Reading so no matter what kind of data you are inserting, there is fixed length of addresses.

Then, the Author mentions that for strings for example, because we know that each elements is Unicode char, that can be represented in 64 bit, python uses compact arrays - holds the fixed length data and not references as mentioned above in regular lists.

Till here, everything fine and understood, the problem is in the section below -

Compact arrays have several advantages over referential structures in terms of computing performance. Most significantly, the overall memory usage will be much lower for a compact structure because there is no overhead devoted to the explicit storage of the sequence of memory references (in addition to the primary data). That is, a referential structure will typically use 64-bits for the memory address stored in the array, on top of whatever number of bits are used to represent the object that is considered the element. Also, each Unicode character stored in a compact array within a string typically requires 2 bytes.

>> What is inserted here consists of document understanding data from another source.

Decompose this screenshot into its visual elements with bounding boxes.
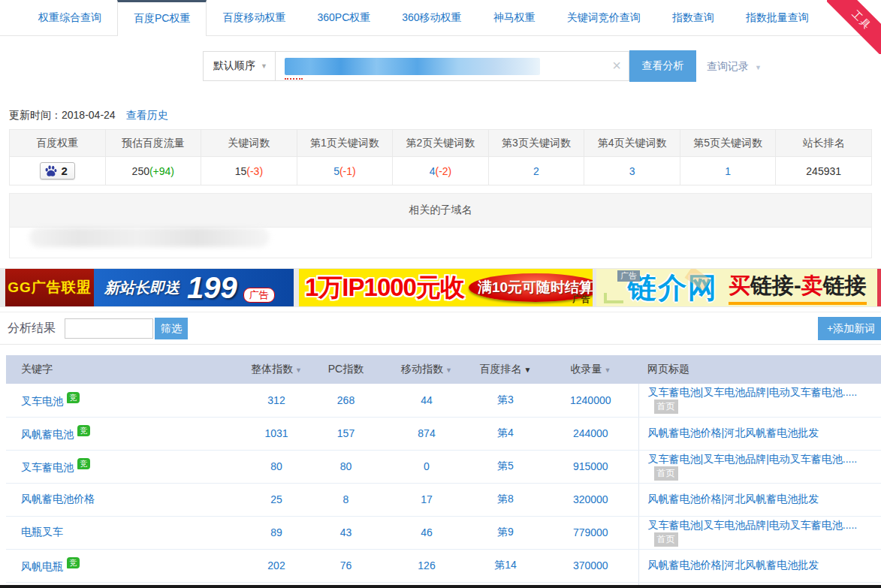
bottom-edge-bar <box>0 585 881 588</box>
homepage-badge: 首页 <box>654 532 678 547</box>
ad1-brand: GG广告联盟 <box>5 269 94 306</box>
page-title-cell: 风帆蓄电池价格|河北风帆蓄电池批发 <box>638 417 881 450</box>
corner-ribbon-label: 工具 <box>827 0 881 54</box>
chevron-down-icon: ▼ <box>755 64 762 71</box>
tab-baidu-mobile-weight[interactable]: 百度移动权重 <box>207 0 301 35</box>
results-header-page-title: 网页标题 <box>638 355 881 384</box>
table-row: 电瓶叉车894346第9779000叉车蓄电池|叉车电池品牌|电动叉车蓄电池..… <box>6 516 881 549</box>
results-body: 叉车电池竞31226844第31240000叉车蓄电池|叉车电池品牌|电动叉车蓄… <box>6 384 881 588</box>
bidding-icon: 竞 <box>67 392 80 403</box>
keyword-link[interactable]: 风帆蓄电池 <box>21 428 74 440</box>
sort-order-dropdown[interactable]: 默认顺序 ▼ <box>203 51 276 81</box>
traffic-delta: (+94) <box>149 165 174 177</box>
tab-keyword-bidding-query[interactable]: 关键词竞价查询 <box>551 0 656 35</box>
pc-index-cell: 268 <box>306 384 385 417</box>
overall-index-cell: 25 <box>246 483 306 516</box>
page1-delta: (-1) <box>339 165 356 177</box>
search-section: 默认顺序 ▼ × 查看分析 查询记录 ▼ <box>0 36 881 98</box>
stats-header-baidu-weight: 百度权重 <box>10 130 106 157</box>
keyword-link[interactable]: 叉车电池 <box>21 395 63 407</box>
filter-input[interactable] <box>65 318 153 339</box>
stats-header-page4: 第4页关键词数 <box>584 130 680 157</box>
tab-360-mobile-weight[interactable]: 360移动权重 <box>386 0 477 35</box>
ad2-slogan: 1万IP1000元收 <box>305 271 464 305</box>
page5-cell: 1 <box>680 157 776 185</box>
redacted-domain-value <box>285 58 540 75</box>
tab-weight-overview[interactable]: 权重综合查询 <box>23 0 117 35</box>
homepage-badge: 首页 <box>654 466 678 481</box>
view-history-link[interactable]: 查看历史 <box>126 109 168 122</box>
keyword-results-table: 关键字整体指数▼PC指数移动指数▼百度排名▼收录量▼网页标题 叉车电池竞3122… <box>6 355 881 588</box>
filter-section: 分析结果 筛选 +添加新词 <box>0 312 881 345</box>
tab-baidu-pc-weight[interactable]: 百度PC权重 <box>117 0 207 36</box>
stats-header-page2: 第2页关键词数 <box>393 130 489 157</box>
results-header-collected-count[interactable]: 收录量▼ <box>543 355 638 384</box>
overall-index-cell: 80 <box>246 450 306 483</box>
results-header-mobile-index[interactable]: 移动指数▼ <box>385 355 468 384</box>
page-title-link[interactable]: 风帆蓄电池价格|河北风帆蓄电池批发 <box>648 559 819 571</box>
keyword-link[interactable]: 叉车蓄电池 <box>21 461 74 473</box>
stats-header-page3: 第3页关键词数 <box>488 130 584 157</box>
homepage-badge: 首页 <box>654 400 678 414</box>
keyword-link[interactable]: 电瓶叉车 <box>21 526 63 538</box>
query-history-link[interactable]: 查询记录 ▼ <box>707 60 762 74</box>
sort-arrow-icon: ▼ <box>605 366 611 374</box>
tab-shenma-weight[interactable]: 神马权重 <box>478 0 551 35</box>
corner-ribbon[interactable]: 工具 <box>827 0 881 54</box>
page-title-link[interactable]: 叉车蓄电池|叉车电池品牌|电动叉车蓄电池..... <box>648 453 858 465</box>
pc-index-cell: 76 <box>306 549 385 582</box>
tab-360-pc-weight[interactable]: 360PC权重 <box>301 0 386 35</box>
ad-banner-link-market[interactable]: 广告 链介网 买链接-卖链接 <box>596 269 881 306</box>
pc-index-cell: 80 <box>306 450 385 483</box>
page-title-link[interactable]: 叉车蓄电池|叉车电池品牌|电动叉车蓄电池..... <box>648 386 858 398</box>
filter-button[interactable]: 筛选 <box>155 318 188 339</box>
page-title-link[interactable]: 风帆蓄电池价格|河北风帆蓄电池批发 <box>648 427 819 439</box>
related-subdomains-body <box>10 228 871 258</box>
add-keyword-button[interactable]: +添加新词 <box>818 317 881 340</box>
collected-count-cell: 370000 <box>543 549 638 582</box>
tab-index-batch-query[interactable]: 指数批量查询 <box>730 0 825 35</box>
keyword-link[interactable]: 风帆电瓶 <box>21 560 63 572</box>
results-header-row: 关键字整体指数▼PC指数移动指数▼百度排名▼收录量▼网页标题 <box>6 355 881 384</box>
analysis-result-label: 分析结果 <box>8 321 56 336</box>
overall-index-cell: 312 <box>246 384 306 417</box>
page-title-cell: 叉车蓄电池|叉车电池品牌|电动叉车蓄电池.....首页 <box>638 516 881 549</box>
results-header-baidu-rank[interactable]: 百度排名▼ <box>468 355 543 384</box>
page-title-link[interactable]: 风帆蓄电池价格|河北风帆蓄电池批发 <box>648 493 819 505</box>
clear-input-icon[interactable]: × <box>612 57 621 74</box>
keyword-delta: (-3) <box>246 165 263 177</box>
baidu-weight-badge[interactable]: 2 <box>40 162 75 179</box>
weight-stats-table: 百度权重 预估百度流量 关键词数 第1页关键词数 第2页关键词数 第3页关键词数… <box>9 129 872 185</box>
chevron-down-icon: ▼ <box>261 62 267 70</box>
tab-index-query[interactable]: 指数查询 <box>656 0 730 35</box>
results-header-pc-index: PC指数 <box>306 355 385 384</box>
sort-order-label: 默认顺序 <box>213 59 255 73</box>
mobile-index-cell: 874 <box>385 417 468 450</box>
ad3-buy: 买 <box>729 273 750 297</box>
bidding-icon: 竞 <box>77 425 90 436</box>
pc-index-cell: 43 <box>306 516 385 549</box>
related-subdomains-title: 相关的子域名 <box>10 193 871 228</box>
pc-index-cell: 157 <box>306 417 385 450</box>
keyword-link[interactable]: 风帆蓄电池价格 <box>21 493 95 505</box>
baidu-rank-cell: 第8 <box>468 483 543 516</box>
ad-banner-ip-offer[interactable]: 1万IP1000元收 满10元可随时结算 广告 <box>299 269 593 306</box>
table-row: 风帆蓄电池竞1031157874第4244000风帆蓄电池价格|河北风帆蓄电池批… <box>6 417 881 450</box>
stats-header-rank: 站长排名 <box>776 130 872 157</box>
page-title-link[interactable]: 叉车蓄电池|叉车电池品牌|电动叉车蓄电池..... <box>648 519 858 531</box>
redacted-subdomain-link[interactable] <box>29 228 270 247</box>
mobile-index-cell: 17 <box>385 483 468 516</box>
ad-strip: GG广告联盟 新站长即送 199 广告 1万IP1000元收 满10元可随时结算… <box>0 268 881 307</box>
ad-banner-gg-alliance[interactable]: GG广告联盟 新站长即送 199 广告 <box>5 269 294 306</box>
page-title-cell: 叉车蓄电池|叉车电池品牌|电动叉车蓄电池.....首页 <box>638 450 881 483</box>
mobile-index-cell: 44 <box>385 384 468 417</box>
page-title-cell: 叉车蓄电池|叉车电池品牌|电动叉车蓄电池.....首页 <box>638 384 881 417</box>
collected-count-cell: 915000 <box>543 450 638 483</box>
ad-edge-sliver <box>877 269 881 306</box>
domain-input[interactable]: × <box>275 51 629 81</box>
results-header-overall-index[interactable]: 整体指数▼ <box>246 355 306 384</box>
baidu-weight-query-page: 权重综合查询百度PC权重百度移动权重360PC权重360移动权重神马权重关键词竞… <box>0 0 881 588</box>
analyze-button[interactable]: 查看分析 <box>629 50 696 82</box>
bidding-icon: 竞 <box>67 557 80 568</box>
results-header-keyword: 关键字 <box>6 355 246 384</box>
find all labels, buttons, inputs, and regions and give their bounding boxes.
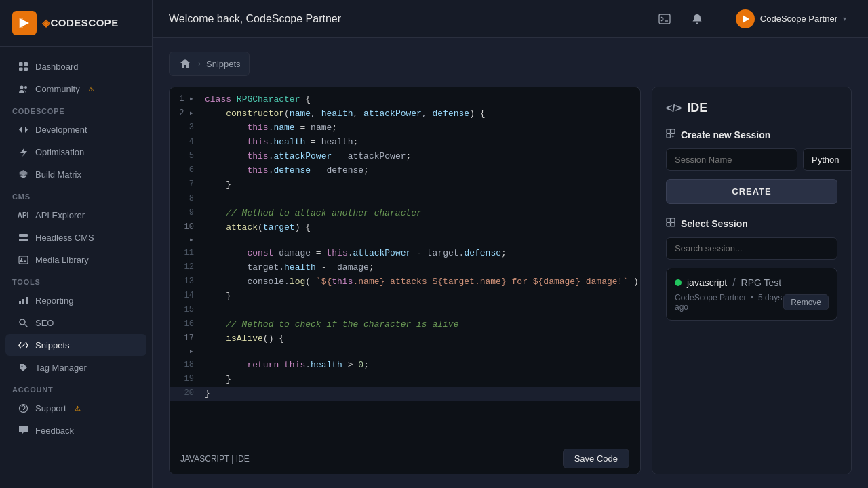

If each character were stored independently as a one-character string, there would be significantly more bytes used.

still, everything fine, but look at the math below -

As another case study, suppose we wish to store a sequence of one million, 64-bit integers. In theory, we might hope to use only 64 million bits. However, we estimate that a Python list will use four to five times as much memory. Each element of the list will result in a 64-bit memory address being stored in the primary array, and an int instance being stored elsewhere in memory. Python allows you to query the actual number of bytes being used for the primary storage of any object. This is done using the getsizeof function of the sys module. On our system, the size of a typical int object requires 14 bytes of memory (well beyond the 4 bytes needed for representing the actual 64-bit number). In all, the list will be using 18 bytes per entry, rather than the 4 bytes that a compact list of integers would require.

The typical int require 4 bytes, the address for 64bit system requires another 8 bytes, so how he ended up in 18 bytes per entry?

I'm adding some interesting test that I would love to understand the implementation in python under the hood if possible.

CodePudding user response：

14 bytes is an unreasonable size for an 64-bit integer object in memory. It will very likely by 16 bytes.

The extra 8 bytes is used for:

The type and size of the object. Remember that in the dynamic array, there is only a pointer to the object. It could be an integer, but it could also be a Boolean or another array. Python needs to know what the following 8 bytes represent.
Maybe a reference count. Some implementations of python use reference counting. They keep track of how many references there are to the object and then delete it from memory when the count gets to 0.
Alignment. On some architectures, 8-byte data types like double-precision floating point numbers or 64-bit pointers need to be stored at even multiples of 8 bytes. Sometimes they're just faster to use when that's the case. When you allocate memory, the system gives you a region of memory that could by used for anything, so it will be aligned on an even 8 or (usually) 16-byte boundary. That's why 14 is not a reasonable size -- it would get rounded up to 16 by alignment.

CodePudding user response：

First of all, there is a mistake in the text. They say we'd only need 4 bytes to represent a 64-bit number. But actually, with 4 bytes, you can only represent a 32-bit number; because (2^8)^4 = 2^32 (or in simpler terms, 8*4 = 32). You need 8 bytes for a 64-bit number. My guess is that the book you read used to be written with 32-bit systems in mind, and there was an attempt to adapt it for 64-bit systems, but the author got confused and now some of the numbers are inconsistent.

Second, they say "only 4 bytes would be needed to represent a 64-bit integer, but a typical int object in python is 14 bytes". They never say that a typical int in python is 4 bytes. The reason why an int takes more memory in python than in C is that C integers are fixed-size, with a fixed MAX_INT value for the maximum representable integer; whereas python handles "arbitrarily large integers", with no maximum representable value, so naturally there is going to be a small overhead to store information about the size of the int. In addition, every value in python is an object, and requires a small overhead of memory to store metainformation about the object, in addition to the actual data.

Arithmetic with arbitrarily large integer is usually called "BigNum arithmetic" or something similar. In many languages, if you want to use BigNums, you need an external library, such as the GNU Multiple Precision library for C/C . In python, builtin int are BigNums already.

Related question with more detail: Why do ints require three times as much memory in Python?; here they say "three times as much memory" because a typical C int is 8-bytes on a 64-bit system, whereas a typical Python int is apparently 24-bytes (not 14) on a 64-bit system.